Exercise requirements: The full listing is to be returned exactly as given, but without pictures.

Exercise data:
BEGIN

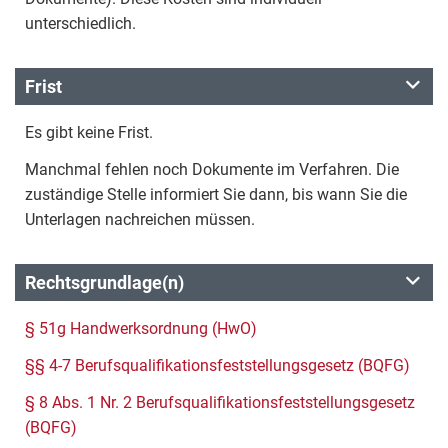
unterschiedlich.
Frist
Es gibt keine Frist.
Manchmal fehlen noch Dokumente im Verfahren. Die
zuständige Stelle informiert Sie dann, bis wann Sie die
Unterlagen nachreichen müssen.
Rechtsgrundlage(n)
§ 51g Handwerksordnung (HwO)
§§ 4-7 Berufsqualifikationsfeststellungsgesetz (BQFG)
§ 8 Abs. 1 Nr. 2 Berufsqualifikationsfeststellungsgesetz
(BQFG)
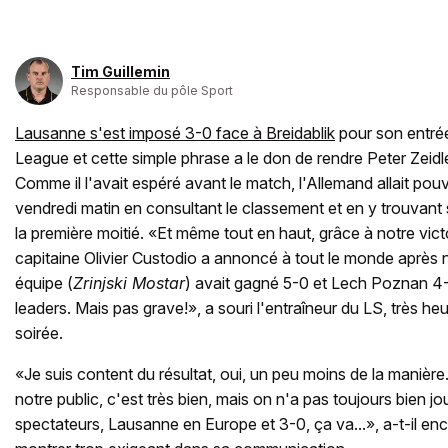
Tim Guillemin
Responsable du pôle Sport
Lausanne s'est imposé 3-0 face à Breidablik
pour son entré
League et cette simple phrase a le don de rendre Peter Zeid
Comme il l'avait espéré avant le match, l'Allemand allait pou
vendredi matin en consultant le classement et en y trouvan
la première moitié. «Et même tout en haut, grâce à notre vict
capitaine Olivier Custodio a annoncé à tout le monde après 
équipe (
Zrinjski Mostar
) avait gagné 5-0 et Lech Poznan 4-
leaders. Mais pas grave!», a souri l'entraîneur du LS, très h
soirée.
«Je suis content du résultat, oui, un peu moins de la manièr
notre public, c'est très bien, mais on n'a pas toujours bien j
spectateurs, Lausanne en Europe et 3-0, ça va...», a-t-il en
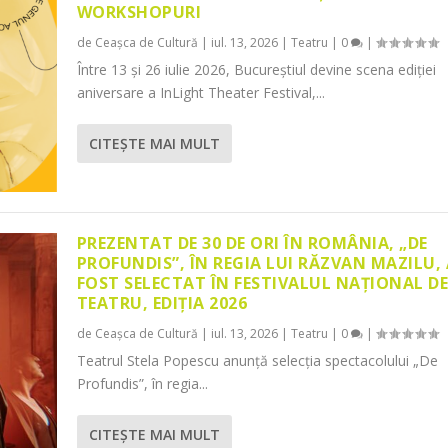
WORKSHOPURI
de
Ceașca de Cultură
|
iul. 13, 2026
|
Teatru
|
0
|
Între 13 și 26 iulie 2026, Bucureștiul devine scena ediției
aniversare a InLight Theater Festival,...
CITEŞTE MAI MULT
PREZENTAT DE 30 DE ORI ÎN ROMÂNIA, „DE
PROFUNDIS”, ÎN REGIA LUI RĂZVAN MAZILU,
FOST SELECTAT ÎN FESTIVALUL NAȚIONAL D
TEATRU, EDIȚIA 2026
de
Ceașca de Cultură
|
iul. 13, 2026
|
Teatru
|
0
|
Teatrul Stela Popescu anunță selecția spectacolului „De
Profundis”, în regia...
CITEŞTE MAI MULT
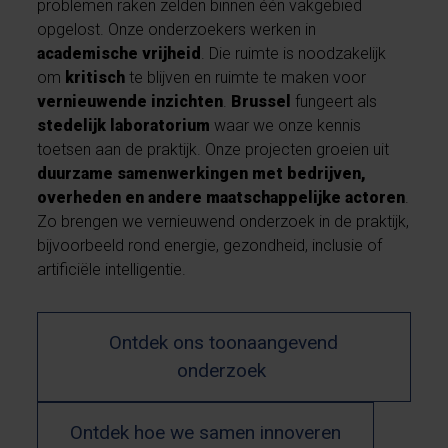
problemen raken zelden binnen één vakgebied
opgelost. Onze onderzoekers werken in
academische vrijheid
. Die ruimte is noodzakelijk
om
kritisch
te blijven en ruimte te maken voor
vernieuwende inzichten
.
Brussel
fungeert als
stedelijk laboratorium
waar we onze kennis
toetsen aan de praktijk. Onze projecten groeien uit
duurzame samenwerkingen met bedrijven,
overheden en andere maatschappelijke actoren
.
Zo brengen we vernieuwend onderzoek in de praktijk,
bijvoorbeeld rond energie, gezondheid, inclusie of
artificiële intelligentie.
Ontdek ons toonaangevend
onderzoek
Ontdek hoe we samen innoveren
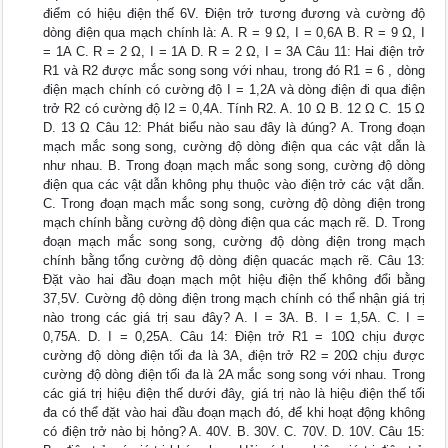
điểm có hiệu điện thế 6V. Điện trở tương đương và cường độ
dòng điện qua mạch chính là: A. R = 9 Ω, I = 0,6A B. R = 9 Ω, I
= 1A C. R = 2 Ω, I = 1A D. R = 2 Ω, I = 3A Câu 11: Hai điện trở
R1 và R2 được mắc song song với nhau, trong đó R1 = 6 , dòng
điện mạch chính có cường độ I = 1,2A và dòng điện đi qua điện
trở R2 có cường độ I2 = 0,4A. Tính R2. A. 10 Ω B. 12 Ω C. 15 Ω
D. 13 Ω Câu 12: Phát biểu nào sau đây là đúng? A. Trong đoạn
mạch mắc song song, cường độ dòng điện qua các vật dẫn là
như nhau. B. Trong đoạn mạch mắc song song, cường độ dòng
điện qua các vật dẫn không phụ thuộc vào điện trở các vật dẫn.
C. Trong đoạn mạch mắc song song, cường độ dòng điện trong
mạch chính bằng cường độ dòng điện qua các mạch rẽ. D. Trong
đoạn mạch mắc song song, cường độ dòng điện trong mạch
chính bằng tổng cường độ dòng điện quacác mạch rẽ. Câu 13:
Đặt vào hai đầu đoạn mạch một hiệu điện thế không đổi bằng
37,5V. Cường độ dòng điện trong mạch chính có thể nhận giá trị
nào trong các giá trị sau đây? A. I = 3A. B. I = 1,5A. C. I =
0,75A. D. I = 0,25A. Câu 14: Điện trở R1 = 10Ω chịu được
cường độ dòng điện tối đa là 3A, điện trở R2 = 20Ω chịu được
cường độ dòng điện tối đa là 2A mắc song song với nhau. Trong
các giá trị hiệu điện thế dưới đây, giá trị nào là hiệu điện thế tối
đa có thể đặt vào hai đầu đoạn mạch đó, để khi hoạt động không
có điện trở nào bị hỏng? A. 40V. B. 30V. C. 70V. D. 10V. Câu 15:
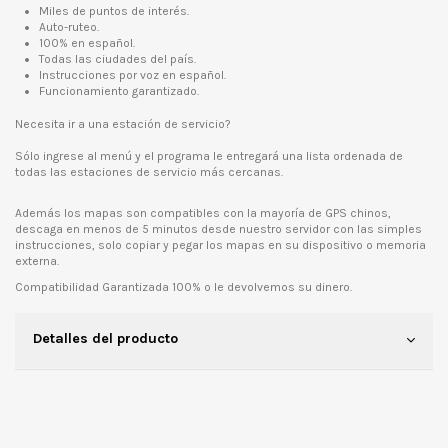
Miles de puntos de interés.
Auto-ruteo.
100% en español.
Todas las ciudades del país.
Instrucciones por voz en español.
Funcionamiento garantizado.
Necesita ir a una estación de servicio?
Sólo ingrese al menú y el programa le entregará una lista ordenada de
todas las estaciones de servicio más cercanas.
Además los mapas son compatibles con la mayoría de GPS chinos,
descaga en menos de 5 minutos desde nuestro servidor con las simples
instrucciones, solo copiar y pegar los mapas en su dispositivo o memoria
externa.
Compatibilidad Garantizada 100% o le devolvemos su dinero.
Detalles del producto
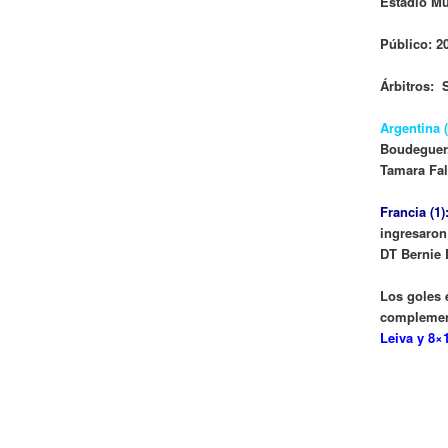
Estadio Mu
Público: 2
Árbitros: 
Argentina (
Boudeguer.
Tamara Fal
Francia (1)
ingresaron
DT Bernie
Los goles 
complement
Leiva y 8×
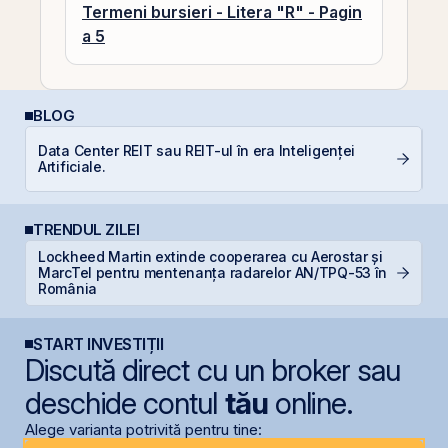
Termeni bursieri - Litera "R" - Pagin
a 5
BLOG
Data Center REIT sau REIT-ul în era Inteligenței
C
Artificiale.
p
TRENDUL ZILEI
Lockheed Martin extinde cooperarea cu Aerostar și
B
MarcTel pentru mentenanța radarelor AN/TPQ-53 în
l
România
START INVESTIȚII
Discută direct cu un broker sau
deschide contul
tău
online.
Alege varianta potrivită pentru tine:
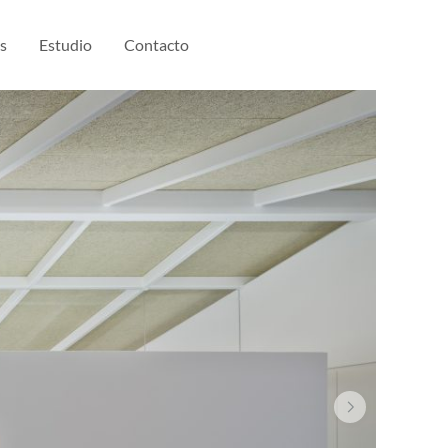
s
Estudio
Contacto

END

Task solution:
unterschiedlich.
Frist
Es gibt keine Frist.
Manchmal fehlen noch Dokumente im Verfahren. Die
zuständige Stelle informiert Sie dann, bis wann Sie die
Unterlagen nachreichen müssen.
Rechtsgrundlage(n)
§ 51g Handwerksordnung (HwO)
§§ 4-7 Berufsqualifikationsfeststellungsgesetz (BQFG)
§ 8 Abs. 1 Nr. 2 Berufsqualifikationsfeststellungsgesetz
(BQFG)
Tim Guillemin
Responsable du pôle Sport
Lausanne s'est imposé 3-0 face à Breidablik
pour son entré
League et cette simple phrase a le don de rendre Peter Zeid
Comme il l'avait espéré avant le match, l'Allemand allait pou
vendredi matin en consultant le classement et en y trouvan
la première moitié. «Et même tout en haut, grâce à notre vict
capitaine Olivier Custodio a annoncé à tout le monde après 
équipe (
Zrinjski Mostar
) avait gagné 5-0 et Lech Poznan 4-
leaders. Mais pas grave!», a souri l'entraîneur du LS, très h
soirée.
«Je suis content du résultat, oui, un peu moins de la manièr
notre public, c'est très bien, mais on n'a pas toujours bien j
spectateurs, Lausanne en Europe et 3-0, ça va...», a-t-il en
WORKSHOPURI
de
Ceașca de Cultură
|
iul. 13, 2026
|
Teatru
|
0
|
Între 13 și 26 iulie 2026, Bucureștiul devine scena ediției
aniversare a InLight Theater Festival,...
CITEŞTE MAI MULT
PREZENTAT DE 30 DE ORI ÎN ROMÂNIA, „DE
PROFUNDIS”, ÎN REGIA LUI RĂZVAN MAZILU,
FOST SELECTAT ÎN FESTIVALUL NAȚIONAL D
TEATRU, EDIȚIA 2026
de
Ceașca de Cultură
|
iul. 13, 2026
|
Teatru
|
0
|
Teatrul Stela Popescu anunță selecția spectacolului „De
Profundis”, în regia...
CITEŞTE MAI MULT
problemen raken zelden binnen één vakgebied
opgelost. Onze onderzoekers werken in
academische vrijheid
. Die ruimte is noodzakelijk
om
kritisch
te blijven en ruimte te maken voor
vernieuwende inzichten
.
Brussel
fungeert als
stedelijk laboratorium
waar we onze kennis
toetsen aan de praktijk. Onze projecten groeien uit
duurzame samenwerkingen met bedrijven,
overheden en andere maatschappelijke actoren
.
Zo brengen we vernieuwend onderzoek in de praktijk,
bijvoorbeeld rond energie, gezondheid, inclusie of
artificiële intelligentie.
Ontdek ons toonaangevend
onderzoek
Ontdek hoe we samen innoveren
điểm có hiệu điện thế 6V. Điện trở tương đương và cường độ
dòng điện qua mạch chính là: A. R = 9 Ω, I = 0,6A B. R = 9 Ω, I
= 1A C. R = 2 Ω, I = 1A D. R = 2 Ω, I = 3A Câu 11: Hai điện trở
R1 và R2 được mắc song song với nhau, trong đó R1 = 6 , dòng
điện mạch chính có cường độ I = 1,2A và dòng điện đi qua điện
trở R2 có cường độ I2 = 0,4A. Tính R2. A. 10 Ω B. 12 Ω C. 15 Ω
D. 13 Ω Câu 12: Phát biểu nào sau đây là đúng? A. Trong đoạn
mạch mắc song song, cường độ dòng điện qua các vật dẫn là
như nhau. B. Trong đoạn mạch mắc song song, cường độ dòng
điện qua các vật dẫn không phụ thuộc vào điện trở các vật dẫn.
C. Trong đoạn mạch mắc song song, cường độ dòng điện trong
mạch chính bằng cường độ dòng điện qua các mạch rẽ. D. Trong
đoạn mạch mắc song song, cường độ dòng điện trong mạch
chính bằng tổng cường độ dòng điện quacác mạch rẽ. Câu 13:
Đặt vào hai đầu đoạn mạch một hiệu điện thế không đổi bằng
37,5V. Cường độ dòng điện trong mạch chính có thể nhận giá trị
nào trong các giá trị sau đây? A. I = 3A. B. I = 1,5A. C. I =
0,75A. D. I = 0,25A. Câu 14: Điện trở R1 = 10Ω chịu được
cường độ dòng điện tối đa là 3A, điện trở R2 = 20Ω chịu được
cường độ dòng điện tối đa là 2A mắc song song với nhau. Trong
các giá trị hiệu điện thế dưới đây, giá trị nào là hiệu điện thế tối
đa có thể đặt vào hai đầu đoạn mạch đó, để khi hoạt động không
có điện trở nào bị hỏng? A. 40V. B. 30V. C. 70V. D. 10V. Câu 15:
Miles de puntos de interés.
Auto-ruteo.
100% en español.
Todas las ciudades del país.
Instrucciones por voz en español.
Funcionamiento garantizado.
Necesita ir a una estación de servicio?
Sólo ingrese al menú y el programa le entregará una lista ordenada de
todas las estaciones de servicio más cercanas.
Además los mapas son compatibles con la mayoría de GPS chinos,
descaga en menos de 5 minutos desde nuestro servidor con las simples
instrucciones, solo copiar y pegar los mapas en su dispositivo o memoria
externa.
Compatibilidad Garantizada 100% o le devolvemos su dinero.
Detalles del producto
Estadio Mu
Público: 2
Árbitros: 
Argentina (
Boudeguer.
Tamara Fal
Francia (1)
ingresaron
DT Bernie
Los goles 
complement
Leiva y 8×
Termeni bursieri - Litera "R" - Pagin
a 5
BLOG
Data Center REIT sau REIT-ul în era Inteligenței
C
Artificiale.
p
TRENDUL ZILEI
Lockheed Martin extinde cooperarea cu Aerostar și
B
MarcTel pentru mentenanța radarelor AN/TPQ-53 în
l
România
START INVESTIȚII
Discută direct cu un broker sau
deschide contul
tău
online.
Alege varianta potrivită pentru tine:
s
Estudio
Contacto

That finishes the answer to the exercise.